Politics Blog: Health care profiteers using pandemic to push for privatization

Ottawa – January 14, 2022 – The COVID-19 pandemic has revealed many holes in our public health care system, and there are many on the political right who see it as an opportunity to privatize health care.

Canada’s public health care system has suffered for many years from a lack proper funding, insufficient worker recruitment and retention strategies, in addition to government austerity. Wait times for surgeries, diagnostic tests, and other procedures were already an issue prior to the COVID-19 pandemic, but delays exacerbated by the pandemic are being used as an opportunity by the political right to expand the role of private health care.

Right-wing voices like the National Post and think tanks like the Fraser Institute and C.D. Howe Institute are taking advantage of the situation to promote privatization as the solution to the issues facing the country’s health system.
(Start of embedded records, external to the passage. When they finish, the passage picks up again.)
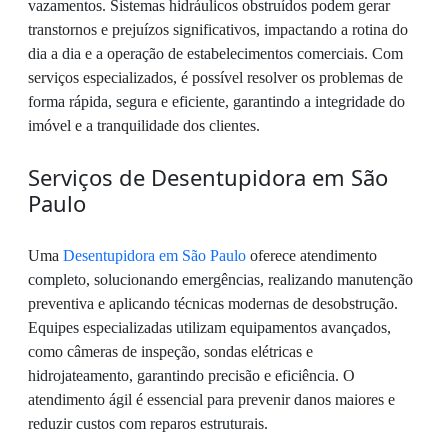
vazamentos. Sistemas hidráulicos obstruídos podem gerar
transtornos e prejuízos significativos, impactando a rotina do
dia a dia e a operação de estabelecimentos comerciais. Com
serviços especializados, é possível resolver os problemas de
forma rápida, segura e eficiente, garantindo a integridade do
imóvel e a tranquilidade dos clientes.
Serviços de Desentupidora em São
Paulo
Uma
Desentupidora em São Paulo
oferece atendimento
completo, solucionando emergências, realizando manutenção
preventiva e aplicando técnicas modernas de desobstrução.
Equipes especializadas utilizam equipamentos avançados,
como câmeras de inspeção, sondas elétricas e
hidrojateamento, garantindo precisão e eficiência. O
atendimento ágil é essencial para prevenir danos maiores e
reduzir custos com reparos estruturais.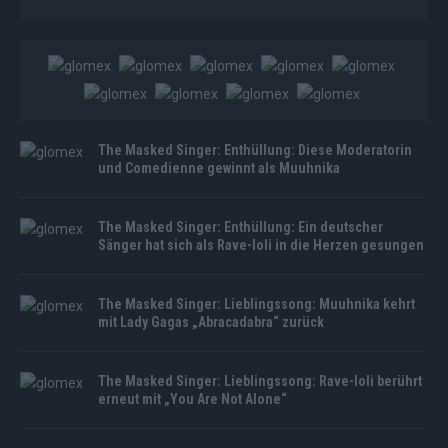
The Masked Singer: Enthüllung: Diese Moderatorin
und Comedienne gewinnt als Muuhnika
The Masked Singer: Enthüllung: Ein deutscher
Sänger hat sich als Rave-Ioli in die Herzen gesungen
The Masked Singer: Lieblingssong: Muuhnika kehrt
mit Lady Gagas „Abracadabra“ zurück
The Masked Singer: Lieblingssong: Rave-Ioli berührt
erneut mit „You Are Not Alone“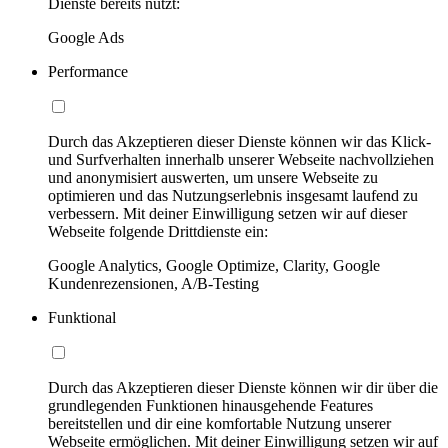
Dienste bereits nutzt:
Google Ads
Performance
Durch das Akzeptieren dieser Dienste können wir das Klick-
und Surfverhalten innerhalb unserer Webseite nachvollziehen
und anonymisiert auswerten, um unsere Webseite zu
optimieren und das Nutzungserlebnis insgesamt laufend zu
verbessern. Mit deiner Einwilligung setzen wir auf dieser
Webseite folgende Drittdienste ein:
Google Analytics, Google Optimize, Clarity, Google
Kundenrezensionen, A/B-Testing
Funktional
Durch das Akzeptieren dieser Dienste können wir dir über die
grundlegenden Funktionen hinausgehende Features
bereitstellen und dir eine komfortable Nutzung unserer
Webseite ermöglichen. Mit deiner Einwilligung setzen wir auf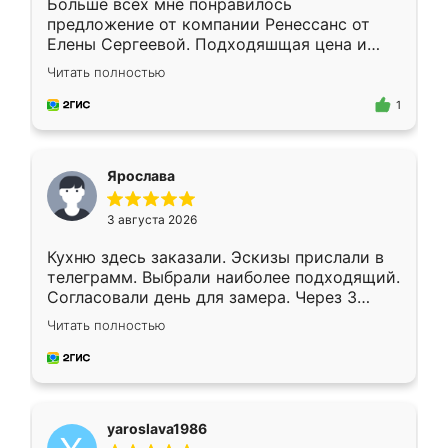
Больше всех мне понравилось
предложение от компании Ренессанс от
Елены Сергеевой. Подходяшщая цена и
короткие сроки изготовления. Приехавший
Читать полностью
для замера сотрудник Владислав
предложил по моему эскизу самый
1
подходящий вариант шкафа. Немного его
видоизменил, получилось даже лучше, чем
я хотела.
Ярослава
3 августа 2026
Кухню здесь заказали. Эскизы прислали в
телеграмм. Выбрали наиболее подходящий.
Согласовали день для замера. Через 3
недели кухня была уже готова. Остались
Читать полностью
довольны работой. Спасибо Ренессанс
мебель за качественную работу!
yaroslava1986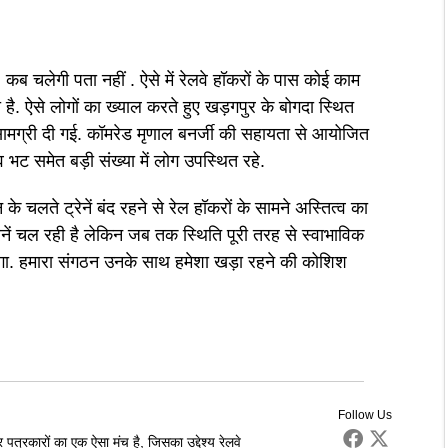
 कब चलेगी पता नहीं . ऐसे में रेलवे हॉकरों के पास कोई काम
है. ऐसे लोगों का ख्याल करते हुए खड़गपुर के बोगदा स्थित
सामग्री दी गई. कॉमरेड मृणाल बनर्जी की सहायता से आयोजित
व भट समेत बड़ी संख्या में लोग उपस्थित रहे.
े चलते ट्रेनें बंद रहने से रेल हॉकरों के सामने अस्तित्व का
रेनें चल रही है लेकिन जब तक स्थिति पूरी तरह से स्वाभाविक
ा होगा. हमारा संगठन उनके साथ हमेशा खड़ा रहने की कोशिश
Follow Us
पत्रकारों का एक ऐसा मंच है, जिसका उद्देश्य रेलवे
Conservative provincial governments have not acted with the requisite urgency to get Canadians through the pandemic. They have often taken the easy way out, hoping that cases will resolve themselves instead of making the necessary investments to keep the system afloat. An audit from 2021 revealed that Doug Ford's Conservative government in Ontario had left over $6 billion unspent that was to be directed to fighting the pandemic.

In Saskatchewan, we see public dollars going to corporations using public-private-partnership (P3) models to build new hospitals. The government is also funneling money to private corporations to provide diagnostic testing and other procedures.

In Ontario, we see the same scenario unfolding. In July 2021, the Ford government announced up to $24 million in funding to increase the volume of publicly funded surgical and diagnostic services to independent health facilities and towards supporting the licensing of new independent health facilities. It should be noted, 97 percent of Ontario’s currently funded independent health facilities are for-profit companies.

In Alberta, Jason Kenney’s United Conservative government passed Bill 30 in the summer of 2020, which allows for the contracting out of surgical and diagnostic services to for-profit facilities. The government has also moved ahead with the contracting out of services like laboratories and laundry facilities to the private sector. At the UCP’s general meeting in October 2021, delegates voted to approve a policy supporting the creation of a privately funded health care system.

Right-wing governments, politicians, and their corporate friends have always salivated at the billions of dollars in profit they could make off the delivery of health services in Canada and are now using the problems exacerbated by the pandemic to push their privatization agenda.

This must stop and governments of all political stripes should be focused on investing in our nation’s public health system in areas like the recruitment and retention of health care workers, especially as these heroes are stretched thin by another wave of COVID-19 infections.

Governments must also move ahead on universal pharmacare and dental care, which will save Canadians billions of dollars in health care costs. Now is not the time to award health care profiteers, rather now is the time to invest and expand our public health care system.